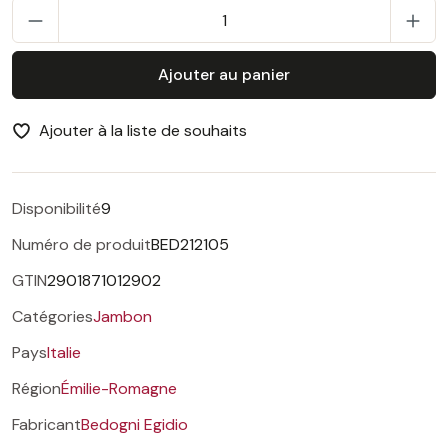
Q
Ajouter au panier
Ajouter à la liste de souhaits
Disponibilité
9
Numéro de produit
BED212105
GTIN
2901871012902
Catégories
Jambon
Pays
Italie
Région
Émilie-Romagne
Fabricant
Bedogni Egidio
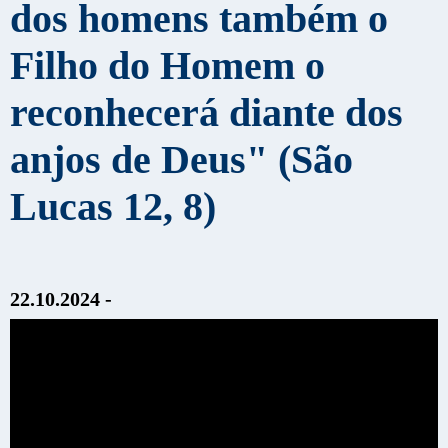
dos homens também o
Filho do Homem o
reconhecerá diante dos
anjos de Deus" (São
Lucas 12, 8)
22.10.2024 -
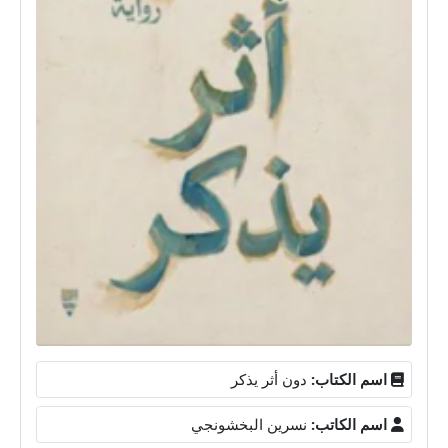
اسم الكتاب:
دون أثر يذكر
اسم الكاتب:
نسرين البخشونجي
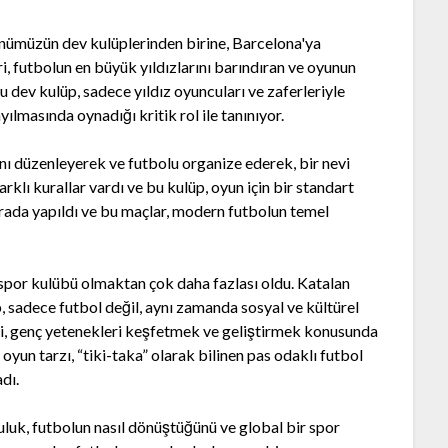
günümüzün dev kulüplerinden birine, Barcelona'ya
, futbolun en büyük yıldızlarını barındıran ve oyunun
bu dev kulüp, sadece yıldız oyuncuları ve zaferleriyle
ılmasında oynadığı kritik rol ile tanınıyor.
rını düzenleyerek ve futbolu organize ederek, bir nevi
rklı kurallar vardı ve bu kulüp, oyun için bir standart
urada yapıldı ve bu maçlar, modern futbolun temel
spor kulübü olmaktan çok daha fazlası oldu. Katalan
p, sadece futbol değil, aynı zamanda sosyal ve kültürel
si, genç yetenekleri keşfetmek ve geliştirmek konusunda
oyun tarzı, “tiki-taka” olarak bilinen pas odaklı futbol
dı.
luk, futbolun nasıl dönüştüğünü ve global bir spor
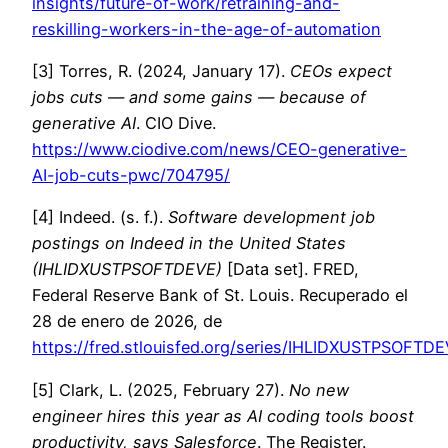
insights/future-of-work/retraining-and-
reskilling-workers-in-the-age-of-automation
[3] Torres, R. (2024, January 17).
CEOs expect
jobs cuts — and some gains — because of
generative AI
. CIO Dive.
https://www.ciodive.com/news/CEO-generative-
AI-job-cuts-pwc/704795/
[4] Indeed. (s. f.).
Software development job
postings on Indeed in the United States
(IHLIDXUSTPSOFTDEVE)
[Data set]. FRED,
Federal Reserve Bank of St. Louis. Recuperado el
28 de enero de 2026, de
https://fred.stlouisfed.org/series/IHLIDXUSTPSOFTD
[5] Clark, L. (2025, February 27).
No new
engineer hires this year as AI coding tools boost
productivity, says Salesforce
. The Register.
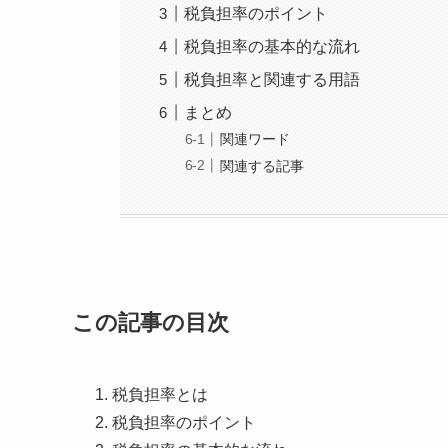
税負担率のポイント
税負担率の基本的な流れ
税負担率と関連する用語
まとめ
関連ワード
関連する記事
この記事の目次
税負担率とは
税負担率のポイント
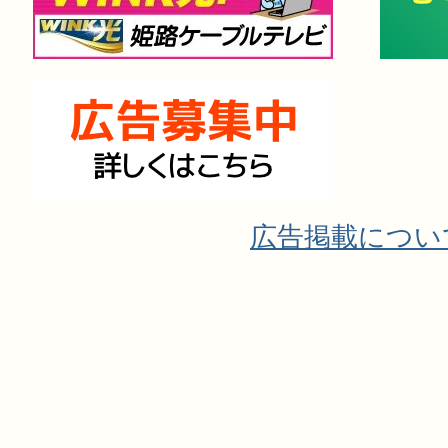
広告掲載につい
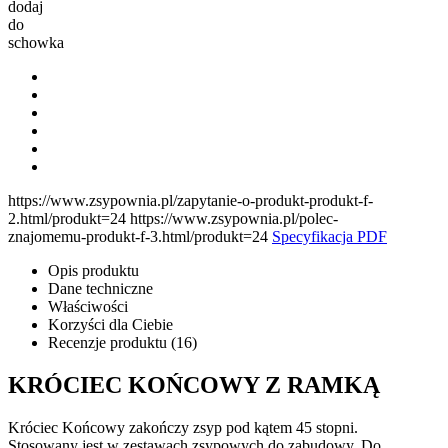
dodaj
do
schowka
https://www.zsypownia.pl/zapytanie-o-produkt-produkt-f-
2.html/produkt=24 https://www.zsypownia.pl/polec-
znajomemu-produkt-f-3.html/produkt=24
Specyfikacja PDF
Opis produktu
Dane techniczne
Właściwości
Korzyści dla Ciebie
Recenzje produktu (16)
KRÓCIEC KOŃCOWY Z RAMKĄ
Króciec Końcowy zakończy zsyp pod kątem 45 stopni.
Stosowany jest w zestawach zsypowych do zabudowy. Do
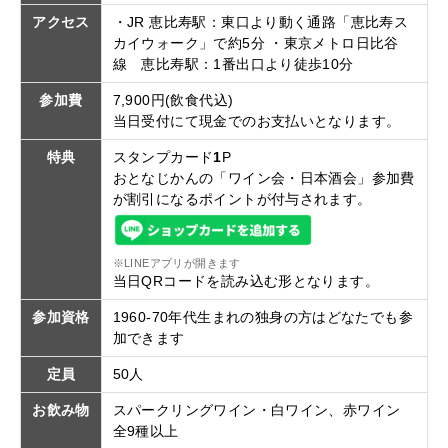
アクセス
・JR 恵比寿駅：東口より動く通路「恵比寿ス
カイウォーク」で約5分 ・東京メトロ日比谷
線 恵比寿駅：1番出口より徒歩10分
参加費
7,900円(飲食代込)
当日受付にて現金でのお支払いとなります。
特典
スタンプカード
1
P
おとなじかんの「ワイン会・日本酒会」参加費
が割引になるポイントが付与されます。
※LINEアプリが開きます
当日QRコードを読み込む形となります。
参加資格
1960-70年代生まれの独身の方はどなたでも参
加できます
定員
50人
お飲み物
スパークリングワイン・白ワイン、赤ワイン
全9種以上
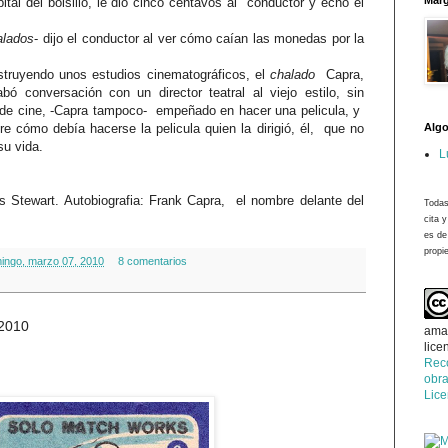
Marg
tal del bolsillo, le dio cinco centavos al conductor y echó el
alados
- dijo el conductor al ver cómo caían las monedas por la
struyendo unos estudios cinematográficos, el
chalado
Capra,
abó conversación con un director teatral al viejo estilo, sin
 de cine, -Capra tampoco- empeñado en hacer una pelicula, y
Algo
e cómo debía hacerse la pelicula quien la dirigió, él, que no
su vida.
L
Stewart. Autobiografia: Frank Capra, el nombre delante del
Todas
cita 
es de
propie
ingo, marzo 07, 2010
8 comentarios
 2010
ama
lice
Rec
obra
Lic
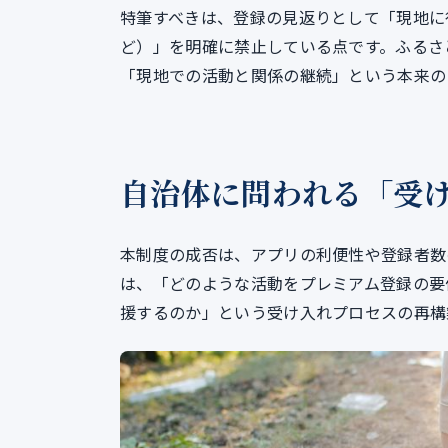
特筆すべきは、登録の見返りとして「現地に
ど）」を明確に禁止している点です。ふるさ
「現地での活動と関係の継続」という本来の
自治体に問われる「受
本制度の成否は、アプリの利便性や登録者数
は、「どのような活動をプレミアム登録の要
援するのか」という受け入れプロセスの再構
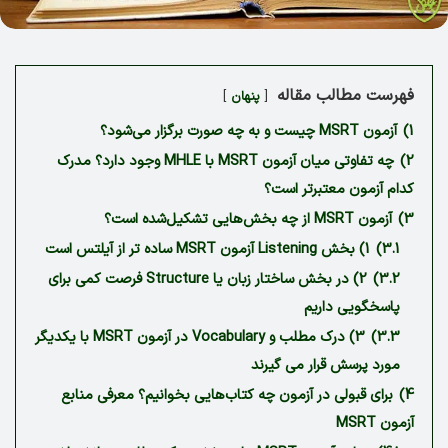
فهرست مطالب مقاله
پنهان
1)
آزمون MSRT چیست و به چه صورت برگزار می‌شود؟
2)
چه تفاوتی میان آزمون MSRT با MHLE وجود دارد؟ مدرک
کدام آزمون معتبرتر است؟
3)
آزمون MSRT از چه بخش‌هایی تشکیل‌شده است؟
3.1)
1) بخش Listening آزمون MSRT ساده تر از آیلتس است
3.2)
2) در بخش ساختار زبان یا Structure فرصت کمی برای
پاسخگویی داریم
3.3)
3) درک مطلب و Vocabulary در آزمون MSRT با یکدیگر
مورد پرسش قرار می گیرند
4)
برای قبولی در آزمون چه کتاب‌هایی بخوانیم؟ معرفی منابع
آزمون MSRT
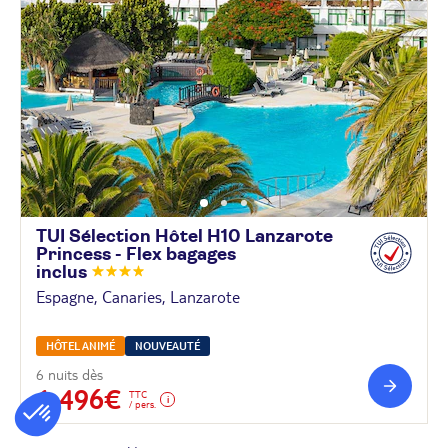
TUI Sélection Hôtel H10 Lanzarote
Princess - Flex bagages
inclus
Espagne, Canaries, Lanzarote
HÔTEL ANIMÉ
NOUVEAUTÉ
6 nuits dès
1 496€
TTC
/ pers.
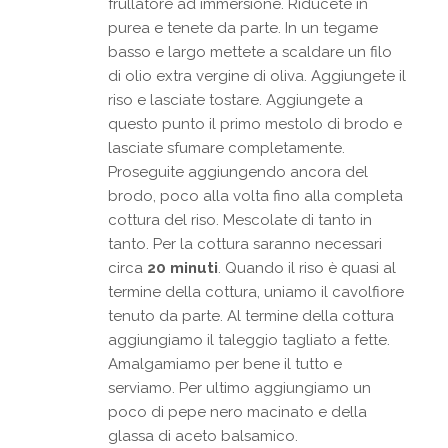
frullatore ad immersione. Riducete in
purea e tenete da parte. In un tegame
basso e largo mettete a scaldare un filo
di olio extra vergine di oliva. Aggiungete il
riso e lasciate tostare. Aggiungete a
questo punto il primo mestolo di brodo e
lasciate sfumare completamente.
Proseguite aggiungendo ancora del
brodo, poco alla volta fino alla completa
cottura del riso. Mescolate di tanto in
tanto. Per la cottura saranno necessari
circa
20 minuti
. Quando il riso è quasi al
termine della cottura, uniamo il cavolfiore
tenuto da parte. Al termine della cottura
aggiungiamo il taleggio tagliato a fette.
Amalgamiamo per bene il tutto e
serviamo. Per ultimo aggiungiamo un
poco di pepe nero macinato e della
glassa di aceto balsamico.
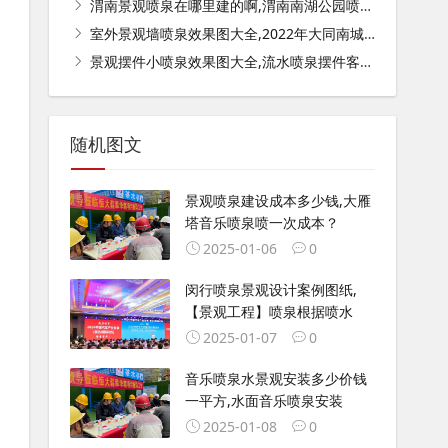
渭南景观喷泉在哪里建的啊,渭南南湖公园喷泉开放时间？
室外景观墙喷泉效果图大全,2022年大同南城墙喷泉开放时间？
景观摆件小喷泉效果图大全,流水喷泉摆件客厅位置？
随机图文
景观喷泉建设成本多少钱,大雁
塔音乐喷泉喷一次成本？
2025-01-06
0
闵行喷泉景观设计案例图纸,
【景观工程】喷泉根据喷水
2025-01-07
0
音乐喷泉水景观安装多少价钱
一平方,水面音乐喷泉安装
2025-01-08
0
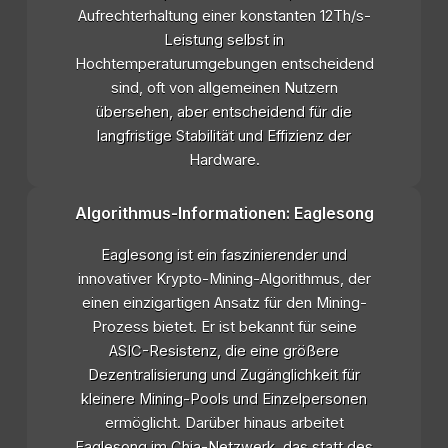
Aufrechterhaltung einer konstanten 12Th/s-
Leistung selbst in
Hochtemperaturumgebungen entscheidend
sind, oft von allgemeinen Nutzern
übersehen, aber entscheidend für die
langfristige Stabilität und Effizienz der
Hardware.
Algorithmus-Informationen: Eaglesong
Eaglesong ist ein faszinierender und
innovativer Krypto-Mining-Algorithmus, der
einen einzigartigen Ansatz für den Mining-
Prozess bietet. Er ist bekannt für seine
ASIC-Resistenz, die eine größere
Dezentralisierung und Zugänglichkeit für
kleinere Mining-Pools und Einzelpersonen
ermöglicht. Darüber hinaus arbeitet
Eaglesong im Chia-Netzwerk, das statt des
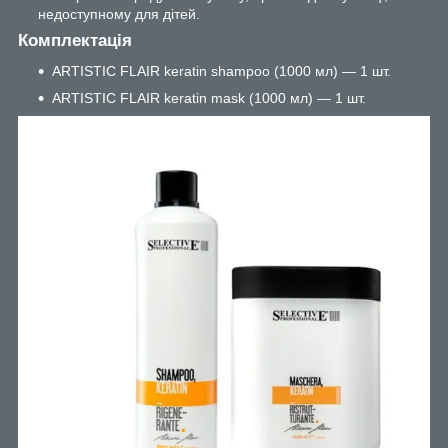
недоступному для дітей.
Комплектація
ARTISTIC FLAIR keratin shampoo (1000 мл) — 1 шт.
ARTISTIC FLAIR keratin mask (1000 мл) — 1 шт.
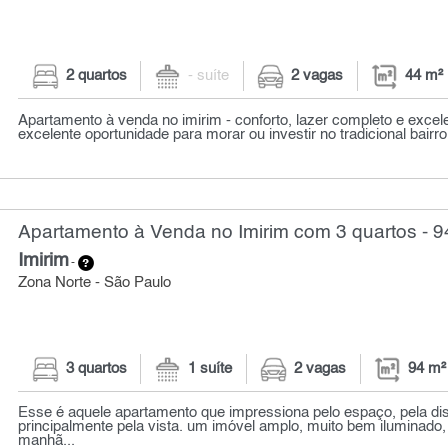
2 quartos
- suíte
2 vagas
44 m²
Apartamento à venda no imirim - conforto, lazer completo e excel
excelente oportunidade para morar ou investir no tradicional bairro 
Apartamento à Venda no Imirim com 3 quartos - 9
Imirim
-
Zona Norte - São Paulo
3 quartos
1 suíte
2 vagas
94 m²
Esse é aquele apartamento que impressiona pelo espaço, pela dis
principalmente pela vista. um imóvel amplo, muito bem iluminado
manhã...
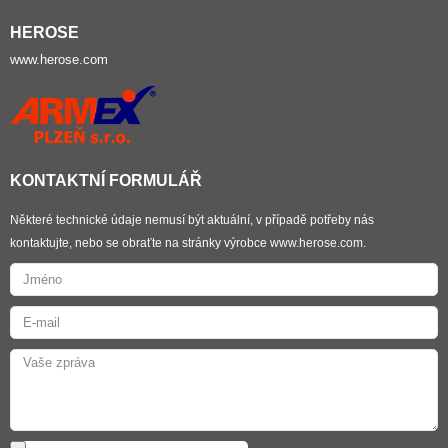
HEROSE
www.herose.com
KONTAKTNÍ FORMULÁŘ
Některé technické údaje nemusí být aktuální, v případě potřeby nás
kontaktujte, nebo se obraťte na stránky výrobce www.herose.com.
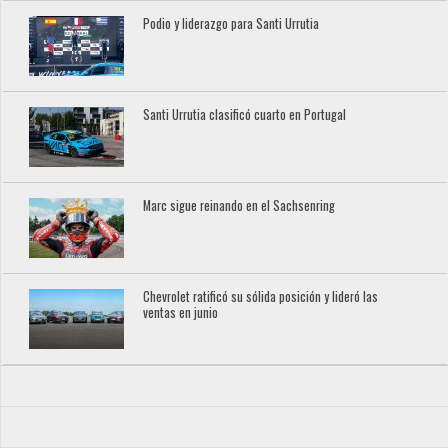
Podio y liderazgo para Santi Urrutia
Santi Urrutia clasificó cuarto en Portugal
Marc sigue reinando en el Sachsenring
Chevrolet ratificó su sólida posición y lideró las
ventas en junio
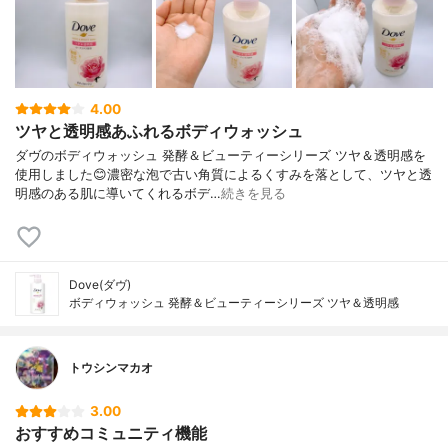
4.00
ツヤと透明感あふれるボディウォッシュ
ダヴのボディウォッシュ 発酵＆ビューティーシリーズ ツヤ＆透明感を
使用しました😊濃密な泡で古い角質によるくすみを落として、ツヤと透
明感のある肌に導いてくれるボデ…
続きを見る
Dove(ダヴ)
ボディウォッシュ 発酵＆ビューティーシリーズ ツヤ＆透明感
トウシンマカオ
3.00
おすすめコミュニティ機能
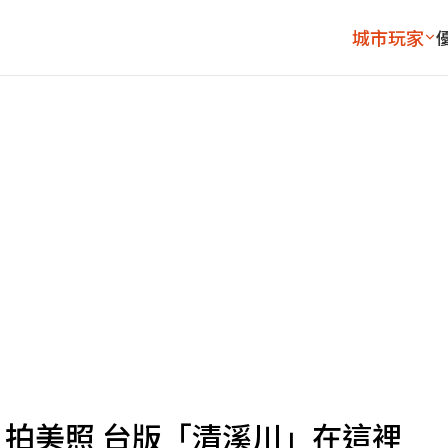
城市玩家
拍美照 台版「清溪川」在這裡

━━━━━━━━

■ What is expected
Copy all lines in the listing above where the string "entscheidend" appears.

■ Task result
Hochtemperaturumgebungen entscheidend
übersehen, aber entscheidend für die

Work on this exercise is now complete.